**TASK DATA:**
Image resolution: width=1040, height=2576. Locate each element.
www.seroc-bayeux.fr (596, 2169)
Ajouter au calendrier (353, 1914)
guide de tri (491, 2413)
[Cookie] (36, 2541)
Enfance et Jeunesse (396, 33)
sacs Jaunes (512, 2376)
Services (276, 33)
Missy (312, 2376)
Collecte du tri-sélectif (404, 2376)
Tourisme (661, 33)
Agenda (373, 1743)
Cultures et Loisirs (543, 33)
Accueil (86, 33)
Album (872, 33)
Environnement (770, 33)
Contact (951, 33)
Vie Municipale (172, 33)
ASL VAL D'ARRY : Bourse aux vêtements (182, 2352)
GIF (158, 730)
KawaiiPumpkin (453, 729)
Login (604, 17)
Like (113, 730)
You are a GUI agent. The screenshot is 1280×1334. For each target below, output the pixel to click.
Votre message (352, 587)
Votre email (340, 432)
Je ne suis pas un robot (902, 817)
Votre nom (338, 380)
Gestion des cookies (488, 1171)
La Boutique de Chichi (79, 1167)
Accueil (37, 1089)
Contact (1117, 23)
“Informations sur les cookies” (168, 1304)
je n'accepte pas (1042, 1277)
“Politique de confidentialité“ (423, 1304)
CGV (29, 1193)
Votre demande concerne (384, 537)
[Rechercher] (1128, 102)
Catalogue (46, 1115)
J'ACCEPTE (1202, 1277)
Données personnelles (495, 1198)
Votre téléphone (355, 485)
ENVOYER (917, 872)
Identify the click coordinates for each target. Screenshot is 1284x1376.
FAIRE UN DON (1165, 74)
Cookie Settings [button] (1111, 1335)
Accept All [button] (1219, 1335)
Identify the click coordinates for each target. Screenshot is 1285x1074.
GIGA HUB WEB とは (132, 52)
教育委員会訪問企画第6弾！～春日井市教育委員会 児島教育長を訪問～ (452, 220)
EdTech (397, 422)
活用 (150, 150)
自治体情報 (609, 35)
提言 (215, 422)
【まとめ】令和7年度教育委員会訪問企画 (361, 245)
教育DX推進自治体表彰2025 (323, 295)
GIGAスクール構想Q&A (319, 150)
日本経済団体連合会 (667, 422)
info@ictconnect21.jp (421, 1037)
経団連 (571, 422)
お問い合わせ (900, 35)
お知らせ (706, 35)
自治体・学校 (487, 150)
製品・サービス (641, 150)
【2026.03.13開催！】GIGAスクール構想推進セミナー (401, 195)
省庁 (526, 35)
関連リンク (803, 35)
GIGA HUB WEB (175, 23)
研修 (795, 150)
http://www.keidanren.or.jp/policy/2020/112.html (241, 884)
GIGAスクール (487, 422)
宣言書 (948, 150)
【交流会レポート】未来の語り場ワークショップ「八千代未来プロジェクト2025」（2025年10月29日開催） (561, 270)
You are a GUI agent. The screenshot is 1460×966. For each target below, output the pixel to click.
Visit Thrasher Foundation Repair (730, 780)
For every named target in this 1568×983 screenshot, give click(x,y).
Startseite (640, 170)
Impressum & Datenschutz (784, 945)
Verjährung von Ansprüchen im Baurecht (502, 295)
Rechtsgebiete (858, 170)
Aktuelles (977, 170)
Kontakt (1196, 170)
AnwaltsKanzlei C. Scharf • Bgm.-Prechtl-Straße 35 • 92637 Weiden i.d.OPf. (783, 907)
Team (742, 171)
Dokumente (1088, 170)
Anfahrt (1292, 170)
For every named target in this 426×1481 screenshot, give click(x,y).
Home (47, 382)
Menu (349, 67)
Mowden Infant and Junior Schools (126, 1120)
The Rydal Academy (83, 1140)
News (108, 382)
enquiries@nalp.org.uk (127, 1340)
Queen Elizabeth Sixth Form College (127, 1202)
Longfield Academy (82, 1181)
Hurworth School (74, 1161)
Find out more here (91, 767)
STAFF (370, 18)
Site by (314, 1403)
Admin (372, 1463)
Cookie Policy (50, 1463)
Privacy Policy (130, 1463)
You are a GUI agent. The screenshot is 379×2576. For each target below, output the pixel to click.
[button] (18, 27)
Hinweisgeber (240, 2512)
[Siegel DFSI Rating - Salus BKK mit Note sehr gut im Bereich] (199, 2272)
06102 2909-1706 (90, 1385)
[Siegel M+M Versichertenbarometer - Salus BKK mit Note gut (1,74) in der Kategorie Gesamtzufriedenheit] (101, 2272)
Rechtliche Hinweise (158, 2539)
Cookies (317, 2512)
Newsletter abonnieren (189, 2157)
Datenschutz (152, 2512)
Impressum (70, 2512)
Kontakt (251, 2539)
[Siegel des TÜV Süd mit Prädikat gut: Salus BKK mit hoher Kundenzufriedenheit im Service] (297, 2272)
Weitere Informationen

**HOW TO COMPLETE THIS TASK:** Copy each line of the entries exactly.

**TASK OUTPUT:**
Image resolution: width=1040, height=2576. Locate each element.
www.seroc-bayeux.fr (596, 2169)
Ajouter au calendrier (353, 1914)
guide de tri (491, 2413)
[Cookie] (36, 2541)
Enfance et Jeunesse (396, 33)
sacs Jaunes (512, 2376)
Services (276, 33)
Missy (312, 2376)
Collecte du tri-sélectif (404, 2376)
Tourisme (661, 33)
Agenda (373, 1743)
Cultures et Loisirs (543, 33)
Accueil (86, 33)
Album (872, 33)
Environnement (770, 33)
Contact (951, 33)
Vie Municipale (172, 33)
ASL VAL D'ARRY : Bourse aux vêtements (182, 2352)
GIF (158, 730)
KawaiiPumpkin (453, 729)
Login (604, 17)
Like (113, 730)
You are a GUI agent. The screenshot is 1280×1334. For each target below, output the pixel to click.
Votre message (352, 587)
Votre email (340, 432)
Je ne suis pas un robot (902, 817)
Votre nom (338, 380)
Gestion des cookies (488, 1171)
La Boutique de Chichi (79, 1167)
Accueil (37, 1089)
Contact (1117, 23)
“Informations sur les cookies” (168, 1304)
je n'accepte pas (1042, 1277)
“Politique de confidentialité“ (423, 1304)
CGV (29, 1193)
Votre demande concerne (384, 537)
[Rechercher] (1128, 102)
Catalogue (46, 1115)
J'ACCEPTE (1202, 1277)
Données personnelles (495, 1198)
Votre téléphone (355, 485)
ENVOYER (917, 872)
Identify the click coordinates for each target. Screenshot is 1284x1376.
FAIRE UN DON (1165, 74)
Cookie Settings [button] (1111, 1335)
Accept All [button] (1219, 1335)
Identify the click coordinates for each target. Screenshot is 1285x1074.
GIGA HUB WEB とは (132, 52)
教育委員会訪問企画第6弾！～春日井市教育委員会 児島教育長を訪問～ (452, 220)
EdTech (397, 422)
活用 (150, 150)
自治体情報 (609, 35)
提言 (215, 422)
【まとめ】令和7年度教育委員会訪問企画 (361, 245)
教育DX推進自治体表彰2025 (323, 295)
GIGAスクール構想Q&A (319, 150)
日本経済団体連合会 (667, 422)
info@ictconnect21.jp (421, 1037)
経団連 (571, 422)
お問い合わせ (900, 35)
お知らせ (706, 35)
自治体・学校 (487, 150)
製品・サービス (641, 150)
【2026.03.13開催！】GIGAスクール構想推進セミナー (401, 195)
省庁 (526, 35)
関連リンク (803, 35)
GIGA HUB WEB (175, 23)
研修 (795, 150)
http://www.keidanren.or.jp/policy/2020/112.html (241, 884)
GIGAスクール (487, 422)
宣言書 (948, 150)
【交流会レポート】未来の語り場ワークショップ「八千代未来プロジェクト2025」（2025年10月29日開催） (561, 270)
You are a GUI agent. The screenshot is 1460×966. For each target below, output the pixel to click.
Visit Thrasher Foundation Repair (730, 780)
For every named target in this 1568×983 screenshot, give click(x,y).
Startseite (640, 170)
Impressum & Datenschutz (784, 945)
Verjährung von Ansprüchen im Baurecht (502, 295)
Rechtsgebiete (858, 170)
Aktuelles (977, 170)
Kontakt (1196, 170)
AnwaltsKanzlei C. Scharf • Bgm.-Prechtl-Straße 35 • 92637 Weiden i.d.OPf. (783, 907)
Team (742, 171)
Dokumente (1088, 170)
Anfahrt (1292, 170)
For every named target in this 426×1481 screenshot, give click(x,y).
Home (47, 382)
Menu (349, 67)
Mowden Infant and Junior Schools (126, 1120)
The Rydal Academy (83, 1140)
News (108, 382)
enquiries@nalp.org.uk (127, 1340)
Queen Elizabeth Sixth Form College (127, 1202)
Longfield Academy (82, 1181)
Hurworth School (74, 1161)
Find out more here (91, 767)
STAFF (370, 18)
Site by (314, 1403)
Admin (372, 1463)
Cookie Policy (50, 1463)
Privacy Policy (130, 1463)
You are a GUI agent. The screenshot is 379×2576. For each target below, output the pixel to click.
[button] (18, 27)
Hinweisgeber (240, 2512)
[Siegel DFSI Rating - Salus BKK mit Note sehr gut im Bereich] (199, 2272)
06102 2909-1706 (90, 1385)
[Siegel M+M Versichertenbarometer - Salus BKK mit Note gut (1,74) in der Kategorie Gesamtzufriedenheit] (101, 2272)
Rechtliche Hinweise (158, 2539)
Cookies (317, 2512)
Newsletter abonnieren (189, 2157)
Datenschutz (152, 2512)
Impressum (70, 2512)
Kontakt (251, 2539)
[Siegel des TÜV Süd mit Prädikat gut: Salus BKK mit hoher Kundenzufriedenheit im Service] (297, 2272)
Weitere Informationen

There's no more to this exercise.